On April 20, 2010, the Deepwater Horizon drilling rig explosion occurred about 40 miles southeast of the Louisiana coast. It is considered to be the largest accidental marine oil spill in the world and the largest environmental disaster in U. S. history. The explosion killed 11 workers and injured 16 others. It caused the Deepwater Horizon to burn and sink, resulting in a massive offshore oil spill in the Gulf of Mexico. Millions of barrels of oil were discharged onto the shorelines of gulf coast states for almost three months. It coated miles of wetlands with thick oil, killing birds, fish and marine mammals and caused tar balls to wash up on Gulf beaches. The drilling rig was owned by BP and in the intervening years law suits and litigation have been ongoing.
We reported that in July of 2015, BP agreed to pay an $18.5 billion settlement to all federal, state and local claims against the oil company arising from the Gulf of Mexico Oil Spill. However, the deal still had to be approved by United States District Court Judge Carl Barbier in New Orleans, who had presided over the two year civil trial concerning the spill.
Last October, Attorney General Loretta Lynch said: “BP is receiving the punishment it deserves, while also providing critical compensation for the injuries it caused to the environment and the economy of the Gulf region.” The Attorney General also announced that the settlement would be about $20.8 billion, a higher figure than the $18.7 billion first proposed.
On April 4, 2016, U.S. District Judge Carl Barbier, granted final approval to the $20 billion settlement, over the worst oil spill in U.S. history. It is the largest civil settlement ever with a single entity and the largest environmental settlement in the history of the United States.
Under the agreement, the funds will go to the affected governmental entities under these categories: Economic Claims $4.9 billion, Natural Resource Damages $8.1 billion, Restore Act $5 billion and Local Claims $1 billion. The money will be going to the Gulf of Mexico states: Florida, Louisiana, Alabama, Mississippi and Texas.

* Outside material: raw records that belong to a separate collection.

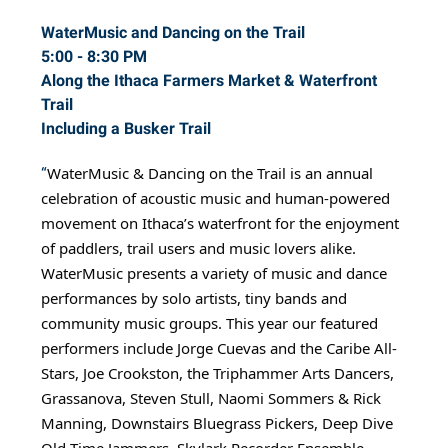
WaterMusic and Dancing on the Trail
5:00 - 8:30 PM
Along the Ithaca Farmers Market & Waterfront
Trail
Including a Busker Trail
WaterMusic & Dancing on the Trail is an annual
“
celebration of acoustic music and human-powered
movement on Ithaca’s waterfront for the enjoyment
of paddlers, trail users and music lovers alike.
WaterMusic presents a variety of music and dance
performances by solo artists, tiny bands and
community music groups. This year our featured
performers include Jorge Cuevas and the Caribe All-
Stars, Joe Crookston, the Triphammer Arts Dancers,
Grassanova, Steven Stull, Naomi Sommers & Rick
Manning, Downstairs Bluegrass Pickers, Deep Dive
Old Time Jammers, Skylark Recorder Ensemble,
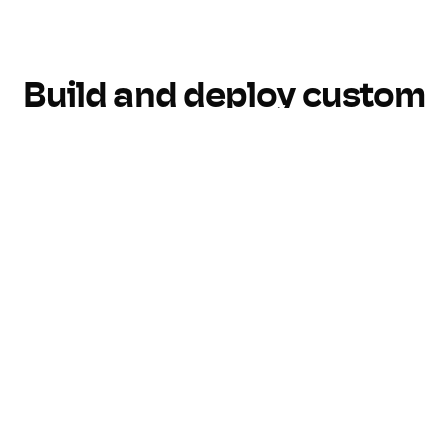
Build and deploy custom
AI tools with Pickaxe
Build
Customize
Monetize
Monitor
Build AI, your way
Create custom AI tools without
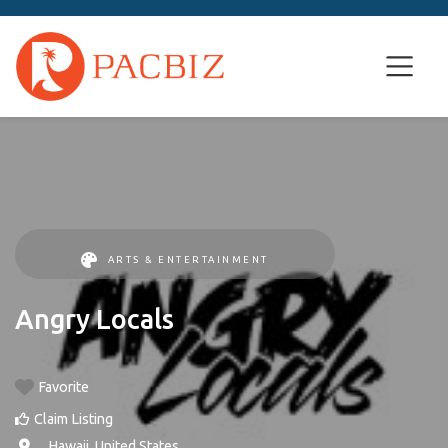
ARTS & ENTERTAINMENT
Angry Locals
Favorite
Claim Listing
, ,
Hawaii
,
United States
.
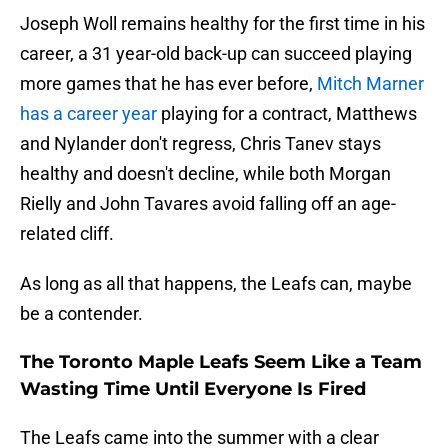
Joseph Woll remains healthy for the first time in his
career, a 31 year-old back-up can succeed playing
more games that he has ever before,
Mitch Marner
has a career year
playing for a contract, Matthews
and Nylander don't regress, Chris Tanev stays
healthy and doesn't decline, while both Morgan
Rielly and John Tavares avoid falling off an age-
related cliff.
As long as all that happens, the Leafs can, maybe
be a contender.
The Toronto Maple Leafs Seem Like a Team
Wasting Time Until Everyone Is Fired
The Leafs came into the summer with a clear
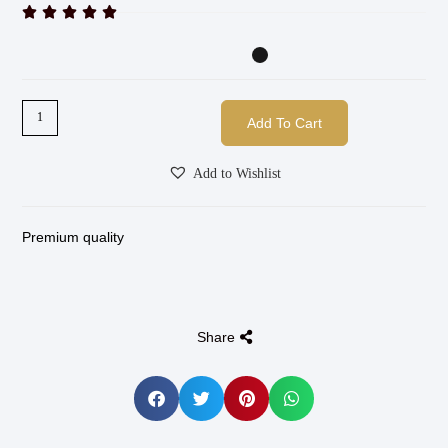





Add To Cart
Add to Wishlist
Premium quality
Share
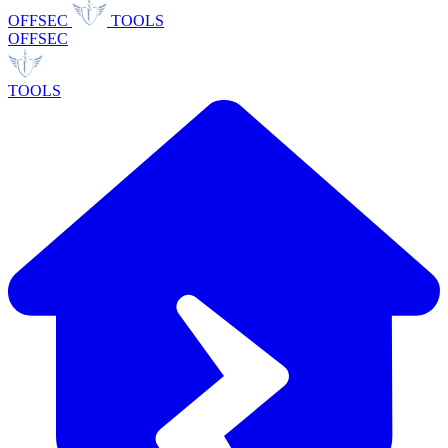
OFFSEC
TOOLS
OFFSEC
TOOLS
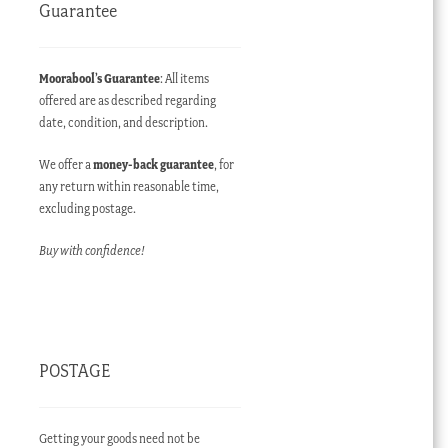
Guarantee
Moorabool’s Guarantee
: All items
offered are as described regarding
date, condition, and description.
We offer a
money-back guarantee
, for
any return within reasonable time,
excluding postage.
Buy with confidence!
POSTAGE
Getting your goods need not be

The oil spill caused significant impacts to Florida’s natural resources and economy. Of Florida’s 790 miles of coastline, 177 miles received some degree of oiling. As part of the agreement Florida would receive at least a total of $3.252 billion. The bulk of the funds ($2 billion) will go for economic damages, at least $680 million for natural resource damages and $572 million from the Restore Act. The payments will come in over the course of several years per an agreed schedule.
The A.P. reported that David Uhlmann, a University of Michigan law professor and former chief of the Justice Department’s environmental crimes section, said Barbier’s ruling “ends a long sad chapter in American environmental history. The question that remains is whether we have learned enough from this tragedy to prevent similar environmental disasters in the future.”